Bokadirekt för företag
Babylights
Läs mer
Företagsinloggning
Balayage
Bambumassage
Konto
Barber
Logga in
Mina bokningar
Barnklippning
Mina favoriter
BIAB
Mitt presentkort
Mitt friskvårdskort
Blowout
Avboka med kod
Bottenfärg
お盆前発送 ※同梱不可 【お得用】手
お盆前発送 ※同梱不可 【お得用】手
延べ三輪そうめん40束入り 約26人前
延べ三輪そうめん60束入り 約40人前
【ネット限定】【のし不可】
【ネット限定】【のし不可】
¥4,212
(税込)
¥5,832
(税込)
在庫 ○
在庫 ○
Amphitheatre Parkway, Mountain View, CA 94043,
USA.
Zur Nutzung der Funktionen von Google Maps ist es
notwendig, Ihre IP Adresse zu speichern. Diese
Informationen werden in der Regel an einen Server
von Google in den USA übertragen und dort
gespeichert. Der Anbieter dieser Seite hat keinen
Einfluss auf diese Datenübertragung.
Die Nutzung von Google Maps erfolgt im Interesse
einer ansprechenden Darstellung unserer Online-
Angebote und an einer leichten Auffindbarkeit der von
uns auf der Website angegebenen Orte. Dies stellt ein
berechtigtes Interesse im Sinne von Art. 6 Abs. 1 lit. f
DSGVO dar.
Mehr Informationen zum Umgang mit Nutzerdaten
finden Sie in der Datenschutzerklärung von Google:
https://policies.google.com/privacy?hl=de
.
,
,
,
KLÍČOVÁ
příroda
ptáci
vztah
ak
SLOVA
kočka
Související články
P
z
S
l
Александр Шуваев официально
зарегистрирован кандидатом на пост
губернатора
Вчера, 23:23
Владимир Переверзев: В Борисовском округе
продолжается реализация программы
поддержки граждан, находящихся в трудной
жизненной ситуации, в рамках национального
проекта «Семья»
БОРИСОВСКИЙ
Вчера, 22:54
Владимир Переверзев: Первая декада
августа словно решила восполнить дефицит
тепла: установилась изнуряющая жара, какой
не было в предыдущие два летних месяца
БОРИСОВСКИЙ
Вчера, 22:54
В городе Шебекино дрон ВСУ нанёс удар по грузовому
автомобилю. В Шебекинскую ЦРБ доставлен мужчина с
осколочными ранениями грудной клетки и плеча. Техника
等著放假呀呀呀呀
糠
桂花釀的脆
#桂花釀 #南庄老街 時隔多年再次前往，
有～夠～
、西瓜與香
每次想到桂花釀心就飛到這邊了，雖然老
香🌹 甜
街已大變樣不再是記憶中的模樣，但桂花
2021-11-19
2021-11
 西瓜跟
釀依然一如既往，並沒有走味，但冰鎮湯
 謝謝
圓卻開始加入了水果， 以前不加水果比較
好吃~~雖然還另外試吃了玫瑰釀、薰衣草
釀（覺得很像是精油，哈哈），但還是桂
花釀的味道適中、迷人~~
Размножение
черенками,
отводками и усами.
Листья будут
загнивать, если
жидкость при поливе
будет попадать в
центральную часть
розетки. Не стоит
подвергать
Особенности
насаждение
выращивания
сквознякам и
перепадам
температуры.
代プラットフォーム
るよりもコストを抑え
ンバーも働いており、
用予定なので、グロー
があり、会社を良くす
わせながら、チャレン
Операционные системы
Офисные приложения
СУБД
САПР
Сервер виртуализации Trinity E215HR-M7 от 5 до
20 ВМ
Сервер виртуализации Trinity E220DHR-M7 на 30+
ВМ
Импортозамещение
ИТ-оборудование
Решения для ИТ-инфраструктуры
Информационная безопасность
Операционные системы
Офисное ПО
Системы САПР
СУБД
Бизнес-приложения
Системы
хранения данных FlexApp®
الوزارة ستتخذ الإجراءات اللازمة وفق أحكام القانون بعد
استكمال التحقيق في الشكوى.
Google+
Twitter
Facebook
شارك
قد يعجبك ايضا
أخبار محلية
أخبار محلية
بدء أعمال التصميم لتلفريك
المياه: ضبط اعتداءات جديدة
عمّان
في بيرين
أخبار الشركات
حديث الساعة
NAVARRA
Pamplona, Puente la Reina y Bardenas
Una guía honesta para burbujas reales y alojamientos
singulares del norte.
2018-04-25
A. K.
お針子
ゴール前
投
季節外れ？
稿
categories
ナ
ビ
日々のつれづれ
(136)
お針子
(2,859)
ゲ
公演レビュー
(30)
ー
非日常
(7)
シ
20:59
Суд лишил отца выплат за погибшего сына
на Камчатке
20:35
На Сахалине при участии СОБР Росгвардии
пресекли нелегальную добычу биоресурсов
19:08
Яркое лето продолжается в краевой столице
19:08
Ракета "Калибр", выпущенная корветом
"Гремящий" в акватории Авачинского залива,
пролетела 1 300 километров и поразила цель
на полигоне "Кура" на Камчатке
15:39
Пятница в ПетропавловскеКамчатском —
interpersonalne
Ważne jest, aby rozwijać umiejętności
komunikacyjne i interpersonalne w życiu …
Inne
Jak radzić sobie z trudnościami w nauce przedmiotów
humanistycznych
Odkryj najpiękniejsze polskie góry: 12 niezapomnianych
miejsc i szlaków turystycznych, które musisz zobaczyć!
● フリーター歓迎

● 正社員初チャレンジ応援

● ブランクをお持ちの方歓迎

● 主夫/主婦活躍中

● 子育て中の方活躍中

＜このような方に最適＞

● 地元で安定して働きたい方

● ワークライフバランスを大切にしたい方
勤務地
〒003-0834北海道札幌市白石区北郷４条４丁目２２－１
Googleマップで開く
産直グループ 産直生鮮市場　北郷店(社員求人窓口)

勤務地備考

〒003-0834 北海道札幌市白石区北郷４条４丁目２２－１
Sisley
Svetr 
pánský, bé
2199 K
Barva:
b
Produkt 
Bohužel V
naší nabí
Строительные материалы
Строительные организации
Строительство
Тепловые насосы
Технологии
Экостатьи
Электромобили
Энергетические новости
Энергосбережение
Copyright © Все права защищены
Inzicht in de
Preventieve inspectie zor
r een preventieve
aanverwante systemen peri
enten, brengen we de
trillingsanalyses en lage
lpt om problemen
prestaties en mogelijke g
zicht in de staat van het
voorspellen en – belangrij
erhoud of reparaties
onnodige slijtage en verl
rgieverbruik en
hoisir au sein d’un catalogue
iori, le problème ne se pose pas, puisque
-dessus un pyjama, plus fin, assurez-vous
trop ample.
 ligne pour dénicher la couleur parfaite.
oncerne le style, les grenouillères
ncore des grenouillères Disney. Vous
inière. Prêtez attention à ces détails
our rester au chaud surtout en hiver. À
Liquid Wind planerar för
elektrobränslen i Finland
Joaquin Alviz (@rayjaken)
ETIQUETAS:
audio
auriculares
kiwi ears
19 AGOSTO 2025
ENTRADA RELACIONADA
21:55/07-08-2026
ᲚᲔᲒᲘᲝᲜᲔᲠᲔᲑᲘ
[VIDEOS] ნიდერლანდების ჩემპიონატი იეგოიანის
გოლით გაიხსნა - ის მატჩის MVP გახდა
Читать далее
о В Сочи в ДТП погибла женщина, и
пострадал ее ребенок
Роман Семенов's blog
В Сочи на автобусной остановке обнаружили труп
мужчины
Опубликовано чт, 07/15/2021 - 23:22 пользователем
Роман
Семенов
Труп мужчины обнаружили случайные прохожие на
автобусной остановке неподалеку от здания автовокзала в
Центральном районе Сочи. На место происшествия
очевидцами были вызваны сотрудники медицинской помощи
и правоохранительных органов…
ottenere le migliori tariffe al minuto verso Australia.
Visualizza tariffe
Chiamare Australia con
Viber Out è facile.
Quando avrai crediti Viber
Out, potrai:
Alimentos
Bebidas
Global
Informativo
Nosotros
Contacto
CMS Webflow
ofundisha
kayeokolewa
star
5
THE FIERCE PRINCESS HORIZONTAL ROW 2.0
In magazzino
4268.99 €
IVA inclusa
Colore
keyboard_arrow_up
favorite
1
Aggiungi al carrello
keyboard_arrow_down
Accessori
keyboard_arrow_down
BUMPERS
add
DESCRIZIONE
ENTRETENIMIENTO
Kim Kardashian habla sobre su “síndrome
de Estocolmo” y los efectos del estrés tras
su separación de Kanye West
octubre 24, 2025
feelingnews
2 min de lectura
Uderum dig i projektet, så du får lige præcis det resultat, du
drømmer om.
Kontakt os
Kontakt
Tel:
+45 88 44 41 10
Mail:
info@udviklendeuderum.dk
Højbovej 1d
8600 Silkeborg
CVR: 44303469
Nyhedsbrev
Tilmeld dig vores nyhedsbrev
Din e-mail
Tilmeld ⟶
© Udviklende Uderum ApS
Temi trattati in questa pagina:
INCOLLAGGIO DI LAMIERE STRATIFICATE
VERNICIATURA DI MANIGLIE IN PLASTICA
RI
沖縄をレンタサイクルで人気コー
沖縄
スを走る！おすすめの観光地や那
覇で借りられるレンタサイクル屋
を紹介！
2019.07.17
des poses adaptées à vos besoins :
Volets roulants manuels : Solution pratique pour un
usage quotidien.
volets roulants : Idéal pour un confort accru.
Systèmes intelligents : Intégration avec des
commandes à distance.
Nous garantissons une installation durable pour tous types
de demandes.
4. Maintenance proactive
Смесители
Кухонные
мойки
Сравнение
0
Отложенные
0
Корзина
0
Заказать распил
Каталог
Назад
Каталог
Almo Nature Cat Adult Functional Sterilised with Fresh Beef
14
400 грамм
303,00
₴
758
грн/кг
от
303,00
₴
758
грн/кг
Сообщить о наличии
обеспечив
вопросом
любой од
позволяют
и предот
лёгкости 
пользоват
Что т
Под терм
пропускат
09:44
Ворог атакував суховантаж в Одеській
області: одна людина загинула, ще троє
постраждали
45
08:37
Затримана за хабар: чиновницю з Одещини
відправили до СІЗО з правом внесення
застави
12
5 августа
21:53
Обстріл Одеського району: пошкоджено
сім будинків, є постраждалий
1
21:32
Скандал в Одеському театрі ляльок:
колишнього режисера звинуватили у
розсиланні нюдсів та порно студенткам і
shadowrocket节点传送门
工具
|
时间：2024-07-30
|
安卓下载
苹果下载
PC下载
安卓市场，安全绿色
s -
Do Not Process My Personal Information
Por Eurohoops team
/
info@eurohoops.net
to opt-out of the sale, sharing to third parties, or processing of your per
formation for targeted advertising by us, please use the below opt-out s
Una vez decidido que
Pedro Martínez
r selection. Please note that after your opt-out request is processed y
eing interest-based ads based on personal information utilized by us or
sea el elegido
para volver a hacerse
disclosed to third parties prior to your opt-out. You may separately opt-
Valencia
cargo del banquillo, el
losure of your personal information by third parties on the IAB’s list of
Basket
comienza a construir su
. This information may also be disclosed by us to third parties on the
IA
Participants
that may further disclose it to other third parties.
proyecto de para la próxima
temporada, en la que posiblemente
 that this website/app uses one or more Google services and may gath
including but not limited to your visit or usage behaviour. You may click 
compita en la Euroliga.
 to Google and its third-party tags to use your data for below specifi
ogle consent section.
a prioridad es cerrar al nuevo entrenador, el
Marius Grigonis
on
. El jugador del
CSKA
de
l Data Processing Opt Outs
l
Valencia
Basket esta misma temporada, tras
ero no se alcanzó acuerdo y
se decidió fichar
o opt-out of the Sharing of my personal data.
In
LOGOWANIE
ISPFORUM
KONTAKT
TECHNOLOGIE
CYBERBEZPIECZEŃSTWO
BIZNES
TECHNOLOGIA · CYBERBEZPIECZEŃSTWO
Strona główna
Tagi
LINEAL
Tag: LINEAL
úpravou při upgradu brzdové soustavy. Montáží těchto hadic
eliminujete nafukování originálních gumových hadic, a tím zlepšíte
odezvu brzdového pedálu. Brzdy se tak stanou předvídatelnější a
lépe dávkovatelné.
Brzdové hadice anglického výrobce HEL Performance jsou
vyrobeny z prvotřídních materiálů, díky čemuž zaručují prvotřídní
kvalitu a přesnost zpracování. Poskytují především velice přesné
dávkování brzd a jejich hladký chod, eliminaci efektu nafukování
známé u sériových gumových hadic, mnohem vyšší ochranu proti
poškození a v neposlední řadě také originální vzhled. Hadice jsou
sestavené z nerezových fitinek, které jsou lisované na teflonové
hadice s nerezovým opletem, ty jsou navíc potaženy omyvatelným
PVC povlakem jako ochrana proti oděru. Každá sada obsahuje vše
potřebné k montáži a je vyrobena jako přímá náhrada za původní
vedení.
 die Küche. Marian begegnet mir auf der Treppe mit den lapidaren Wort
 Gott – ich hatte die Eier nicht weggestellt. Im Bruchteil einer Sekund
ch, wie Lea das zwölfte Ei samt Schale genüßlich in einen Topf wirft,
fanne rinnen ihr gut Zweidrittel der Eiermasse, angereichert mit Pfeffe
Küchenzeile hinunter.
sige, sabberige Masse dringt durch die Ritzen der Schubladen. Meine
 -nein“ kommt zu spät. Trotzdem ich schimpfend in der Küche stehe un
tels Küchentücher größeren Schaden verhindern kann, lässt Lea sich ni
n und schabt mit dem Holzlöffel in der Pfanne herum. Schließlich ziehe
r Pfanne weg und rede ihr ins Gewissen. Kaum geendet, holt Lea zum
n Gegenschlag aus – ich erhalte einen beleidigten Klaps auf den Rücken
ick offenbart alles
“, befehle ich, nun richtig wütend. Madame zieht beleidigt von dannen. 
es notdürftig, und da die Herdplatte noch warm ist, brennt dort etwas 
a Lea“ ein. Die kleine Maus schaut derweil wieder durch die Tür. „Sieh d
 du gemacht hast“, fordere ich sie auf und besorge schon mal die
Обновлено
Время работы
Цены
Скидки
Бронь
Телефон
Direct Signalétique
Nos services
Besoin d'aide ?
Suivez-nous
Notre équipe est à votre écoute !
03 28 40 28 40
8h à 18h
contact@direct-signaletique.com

◆ Try it: Out of the material above, select every line that holds the string "Australia".

◆ Written answer:
ottenere le migliori tariffe al minuto verso Australia.
Chiamare Australia con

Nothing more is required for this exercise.